When great people are involved in great moments, that’s when the magic of sports happens. Moments like Taylor Stoulp’s walk-off single in the 2012 College World Series, which gave the Webster baseball program its first CWS win.

Moments like the women’s basketball players and coaches joining the men’s team on the Grant Gymnasium hardwood in celebration of both teams’ 2011 SLIAC tournament championships.

Moments like men’s soccer coach Marty Todt’s Webster Athletics Hall of Fame induction ceremony, or women’s soccer coach Luigi Scire’s 200th career victory.

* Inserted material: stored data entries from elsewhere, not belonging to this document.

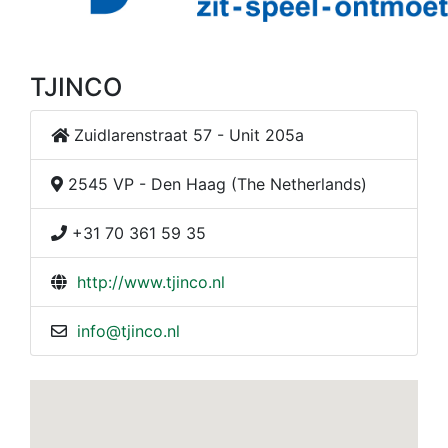
TJINCO
Zuidlarenstraat 57 - Unit 205a
2545 VP - Den Haag (The Netherlands)
+31 70 361 59 35
http://www.tjinco.nl
info@tjinco.nl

Moments like sprinter Jenny Howard breaking track records left and right, Ahmad Smith hitting buzzer-beating jump shots or Pat McCaffrey scoring both goals in the SLIAC tournament championship.

Moments like the men’s soccer, women’s soccer and volleyball players getting to celebrate Triple Crowns together in both 2009 and 2012.

Moments like the feeling of butterflies you get in your stomach before big games. Moments like the euphoria you feel after a rim-rocking dunk, a 30-foot birdie putt, a walk-off home run or a game-winning goal. Moments like the emptiness you feel after a career-ending loss.

People and moments.

I’ve had the opportunity to meet many great people and be a part of several spectacular moments at Webster because of my career as a soccer and tennis player, as well as because of my career as a Journal editor and staff writer. I wouldn’t trade any of it for the world.

Thanks for reading this column these past five semesters and for reading my sports stories these past four years. I’ve had a blast writing them and hearing your feedback. I’m sad to see my Journal career come to an end, but I’m excited to see what next year’s writers have in store. I’m sure they’ll tell plenty of stories about great people and great moments.